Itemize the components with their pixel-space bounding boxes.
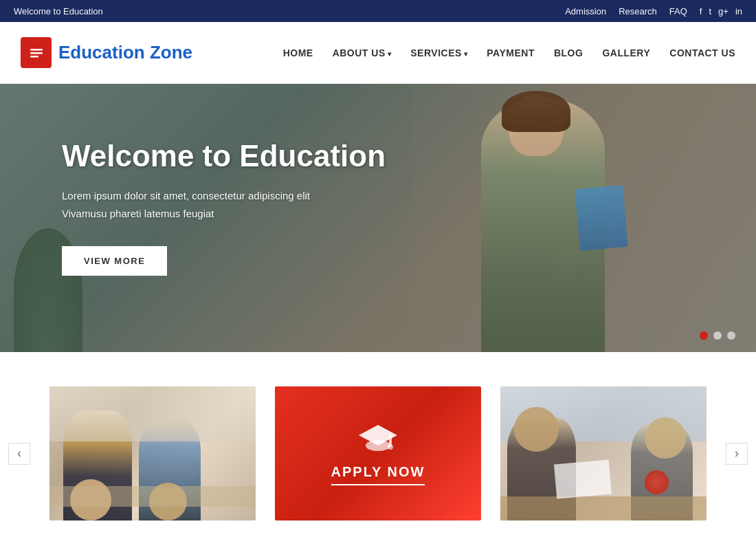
about-dropdown-arrow: ▾ [388,50,392,58]
slider-dot-2[interactable] [713,331,722,340]
card-1-bg [49,386,256,520]
svg-rect-1 [30,49,43,51]
logo-svg [27,43,46,63]
logo-text: Education Zone [58,42,192,63]
card-students-table[interactable] [500,386,707,520]
linkedin-icon[interactable]: in [735,6,742,17]
nav-link-gallery[interactable]: GALLERY [602,47,650,58]
top-bar-right: Admission Research FAQ f t g+ in [565,6,742,17]
logo-icon [21,37,52,68]
view-more-button[interactable]: VIEW MORE [62,246,167,276]
hero-title: Welcome to Education [62,139,694,173]
nav-item-services[interactable]: SERVICES▾ [410,47,467,59]
svg-point-7 [388,444,393,450]
svg-point-6 [366,440,390,451]
card-2-bg: APPLY NOW [275,386,481,520]
logo[interactable]: Education Zone [21,37,192,68]
card-students-studying[interactable] [49,386,256,520]
carousel-left-arrow[interactable]: ‹ [8,443,30,465]
slider-dots [700,331,735,340]
slider-dot-3[interactable] [727,331,735,340]
social-icons: f t g+ in [700,6,742,17]
cards-section: ‹ APPLY NOW [0,352,756,555]
nav-item-payment[interactable]: PAYMENT [487,47,535,59]
svg-rect-3 [30,56,38,58]
navbar: Education Zone HOME ABOUT US▾ SERVICES▾ … [0,22,756,84]
apply-now-label: APPLY NOW [331,464,425,485]
card-3-bg [500,386,707,520]
slider-dot-1[interactable] [700,331,708,340]
welcome-text: Welcome to Education [14,6,103,17]
nav-item-about[interactable]: ABOUT US▾ [333,47,392,59]
card-apply-now[interactable]: APPLY NOW [275,386,481,520]
hero-subtitle: Lorem ipsum dolor sit amet, consectetur … [62,187,694,222]
nav-item-blog[interactable]: BLOG [554,47,583,59]
carousel-right-arrow[interactable]: › [726,443,748,465]
nav-link-home[interactable]: HOME [283,47,313,58]
svg-rect-2 [30,52,43,54]
nav-link-payment[interactable]: PAYMENT [487,47,535,58]
nav-link-about[interactable]: ABOUT US▾ [333,47,392,58]
nav-link-services[interactable]: SERVICES▾ [410,47,467,58]
top-bar: Welcome to Education Admission Research … [0,0,756,22]
nav-menu: HOME ABOUT US▾ SERVICES▾ PAYMENT BLOG GA… [283,47,735,59]
twitter-icon[interactable]: t [709,6,711,17]
facebook-icon[interactable]: f [700,6,702,17]
hero-section: Welcome to Education Lorem ipsum dolor s… [0,84,756,352]
nav-link-contact[interactable]: CONTACT US [669,47,735,58]
nav-item-home[interactable]: HOME [283,47,313,59]
nav-item-gallery[interactable]: GALLERY [602,47,650,59]
nav-item-contact[interactable]: CONTACT US [669,47,735,59]
googleplus-icon[interactable]: g+ [718,6,729,17]
hero-content: Welcome to Education Lorem ipsum dolor s… [0,84,756,331]
faq-link[interactable]: FAQ [669,6,687,17]
graduation-cap-icon [357,421,399,456]
services-dropdown-arrow: ▾ [464,50,468,58]
nav-link-blog[interactable]: BLOG [554,47,583,58]
research-link[interactable]: Research [619,6,657,17]
admission-link[interactable]: Admission [565,6,606,17]
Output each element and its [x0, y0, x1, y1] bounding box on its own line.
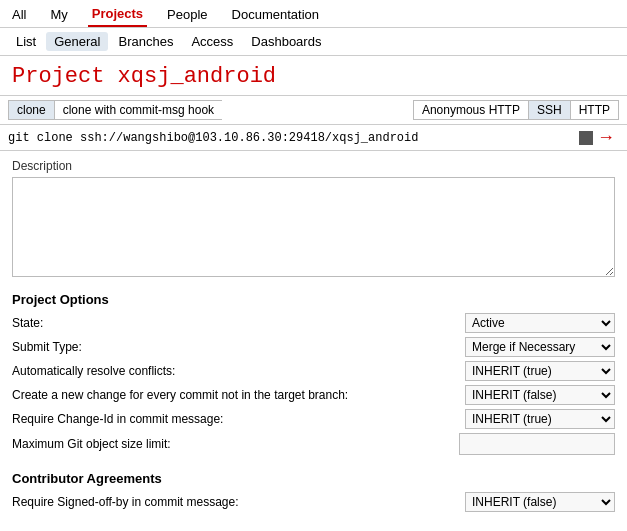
nav-documentation[interactable]: Documentation	[228, 5, 323, 26]
subnav-branches[interactable]: Branches	[110, 32, 181, 51]
state-label: State:	[12, 316, 455, 330]
nav-people[interactable]: People	[163, 5, 211, 26]
signed-off-label: Require Signed-off-by in commit message:	[12, 495, 455, 509]
project-options-section: Project Options State: Active Read Only …	[0, 288, 627, 467]
project-title: Project xqsj_android	[0, 56, 627, 95]
clone-http[interactable]: HTTP	[570, 100, 619, 120]
project-commands-section: Project Commands Commands: Create Change	[0, 524, 627, 531]
subnav-general[interactable]: General	[46, 32, 108, 51]
clone-anon-http[interactable]: Anonymous HTTP	[413, 100, 528, 120]
new-change-select[interactable]: INHERIT (false) TRUE FALSE	[465, 385, 615, 405]
copy-icon[interactable]	[579, 131, 593, 145]
submit-type-control: Merge if Necessary Fast Forward Only Reb…	[455, 337, 615, 357]
subnav-list[interactable]: List	[8, 32, 44, 51]
option-row-state: State: Active Read Only Hidden	[12, 313, 615, 333]
state-control: Active Read Only Hidden	[455, 313, 615, 333]
max-size-label: Maximum Git object size limit:	[12, 437, 455, 451]
clone-row: clone clone with commit-msg hook Anonymo…	[0, 95, 627, 125]
description-section: Description	[0, 151, 627, 288]
option-row-resolve-conflicts: Automatically resolve conflicts: INHERIT…	[12, 361, 615, 381]
clone-tab-basic[interactable]: clone	[8, 100, 54, 120]
option-row-new-change: Create a new change for every commit not…	[12, 385, 615, 405]
max-size-input[interactable]	[459, 433, 615, 455]
resolve-conflicts-select[interactable]: INHERIT (true) TRUE FALSE	[465, 361, 615, 381]
new-change-label: Create a new change for every commit not…	[12, 388, 455, 402]
option-row-max-size: Maximum Git object size limit:	[12, 433, 615, 455]
clone-tab-commit-msg[interactable]: clone with commit-msg hook	[54, 100, 222, 120]
change-id-select[interactable]: INHERIT (true) TRUE FALSE	[465, 409, 615, 429]
change-id-label: Require Change-Id in commit message:	[12, 412, 455, 426]
option-row-change-id: Require Change-Id in commit message: INH…	[12, 409, 615, 429]
arrow-right-icon: →	[597, 127, 615, 148]
signed-off-control: INHERIT (false) TRUE FALSE	[455, 492, 615, 512]
clone-cmd-row: git clone ssh://wangshibo@103.10.86.30:2…	[0, 125, 627, 151]
contributor-section: Contributor Agreements Require Signed-of…	[0, 467, 627, 524]
project-options-title: Project Options	[12, 292, 615, 307]
clone-command-text: git clone ssh://wangshibo@103.10.86.30:2…	[8, 131, 575, 145]
submit-type-label: Submit Type:	[12, 340, 455, 354]
subnav-dashboards[interactable]: Dashboards	[243, 32, 329, 51]
change-id-control: INHERIT (true) TRUE FALSE	[455, 409, 615, 429]
clone-remote-tabs: Anonymous HTTP SSH HTTP	[413, 100, 619, 120]
contributor-title: Contributor Agreements	[12, 471, 615, 486]
option-row-submit-type: Submit Type: Merge if Necessary Fast For…	[12, 337, 615, 357]
subnav-access[interactable]: Access	[183, 32, 241, 51]
description-textarea[interactable]	[12, 177, 615, 277]
max-size-control	[455, 433, 615, 455]
option-row-signed-off: Require Signed-off-by in commit message:…	[12, 492, 615, 512]
nav-projects[interactable]: Projects	[88, 4, 147, 27]
clone-ssh[interactable]: SSH	[528, 100, 570, 120]
state-select[interactable]: Active Read Only Hidden	[465, 313, 615, 333]
resolve-conflicts-label: Automatically resolve conflicts:	[12, 364, 455, 378]
nav-all[interactable]: All	[8, 5, 30, 26]
top-nav: All My Projects People Documentation	[0, 0, 627, 28]
sub-nav: List General Branches Access Dashboards	[0, 28, 627, 56]
submit-type-select[interactable]: Merge if Necessary Fast Forward Only Reb…	[465, 337, 615, 357]
description-label: Description	[12, 159, 615, 173]
resolve-conflicts-control: INHERIT (true) TRUE FALSE	[455, 361, 615, 381]
nav-my[interactable]: My	[46, 5, 71, 26]
new-change-control: INHERIT (false) TRUE FALSE	[455, 385, 615, 405]
signed-off-select[interactable]: INHERIT (false) TRUE FALSE	[465, 492, 615, 512]
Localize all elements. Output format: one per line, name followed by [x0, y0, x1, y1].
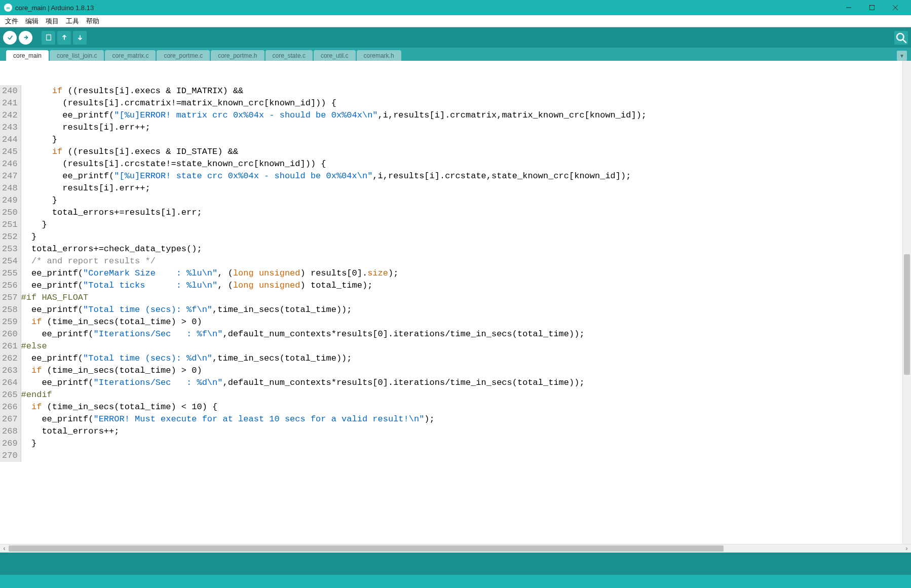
arduino-logo-icon: [4, 4, 12, 12]
menubar: 文件 编辑 项目 工具 帮助: [0, 15, 911, 27]
tab-menu-button[interactable]: ▾: [897, 51, 907, 61]
tab-core-portme-h[interactable]: core_portme.h: [211, 50, 264, 61]
open-sketch-button[interactable]: [57, 31, 71, 45]
chevron-left-icon: ‹: [4, 545, 6, 552]
menu-tools[interactable]: 工具: [63, 16, 82, 27]
line-gutter: 2402412422432442452462472482492502512522…: [0, 85, 21, 462]
svg-line-6: [903, 39, 906, 43]
chevron-down-icon: ▾: [900, 52, 903, 59]
menu-project[interactable]: 项目: [43, 16, 62, 27]
status-bar: [0, 553, 911, 575]
window-controls: [837, 0, 907, 15]
magnifier-icon: [894, 31, 908, 45]
new-sketch-button[interactable]: [42, 31, 55, 45]
save-sketch-button[interactable]: [73, 31, 87, 45]
scroll-right-button[interactable]: ›: [902, 544, 911, 553]
arrow-right-icon: [22, 34, 29, 41]
close-button[interactable]: [884, 0, 907, 15]
arrow-up-icon: [61, 34, 68, 41]
svg-rect-1: [870, 6, 875, 10]
tab-core-main[interactable]: core_main: [6, 50, 49, 61]
tab-coremark-h[interactable]: coremark.h: [357, 50, 401, 61]
code-editor[interactable]: 2402412422432442452462472482492502512522…: [0, 61, 902, 544]
svg-rect-4: [46, 35, 51, 41]
svg-point-5: [897, 33, 904, 41]
vertical-scrollbar[interactable]: [902, 61, 911, 544]
arrow-down-icon: [77, 34, 84, 41]
close-icon: [893, 5, 898, 10]
maximize-button[interactable]: [860, 0, 884, 15]
toolbar: [0, 27, 911, 48]
tab-bar: core_maincore_list_join.ccore_matrix.cco…: [0, 48, 911, 61]
tab-core-matrix-c[interactable]: core_matrix.c: [105, 50, 156, 61]
vertical-scroll-thumb[interactable]: [904, 254, 910, 375]
check-icon: [7, 34, 14, 41]
minimize-button[interactable]: [837, 0, 860, 15]
menu-edit[interactable]: 编辑: [22, 16, 42, 27]
minimize-icon: [846, 5, 851, 10]
editor-area: 2402412422432442452462472482492502512522…: [0, 61, 911, 544]
code-content[interactable]: if ((results[i].execs & ID_MATRIX) && (r…: [21, 85, 902, 462]
file-icon: [45, 34, 52, 41]
tab-core-list-join-c[interactable]: core_list_join.c: [50, 50, 104, 61]
upload-button[interactable]: [19, 31, 32, 45]
maximize-icon: [869, 5, 875, 10]
titlebar: core_main | Arduino 1.8.13: [0, 0, 911, 15]
verify-button[interactable]: [3, 31, 17, 45]
tab-core-state-c[interactable]: core_state.c: [265, 50, 313, 61]
tab-core-portme-c[interactable]: core_portme.c: [157, 50, 210, 61]
scroll-left-button[interactable]: ‹: [0, 544, 9, 553]
menu-file[interactable]: 文件: [2, 16, 21, 27]
bottom-bar: [0, 575, 911, 588]
tab-core-util-c[interactable]: core_util.c: [314, 50, 356, 61]
window-title: core_main | Arduino 1.8.13: [15, 4, 94, 12]
horizontal-scroll-thumb[interactable]: [9, 545, 724, 552]
menu-help[interactable]: 帮助: [83, 16, 102, 27]
horizontal-scrollbar[interactable]: ‹ ›: [0, 544, 911, 553]
chevron-right-icon: ›: [906, 545, 908, 552]
horizontal-scroll-track[interactable]: [9, 544, 902, 553]
serial-monitor-button[interactable]: [894, 31, 908, 45]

+--

§ **Your assignment**: Answer with the number alone: how many lines in the records include the word "window"?

§ **Result of this task**: 2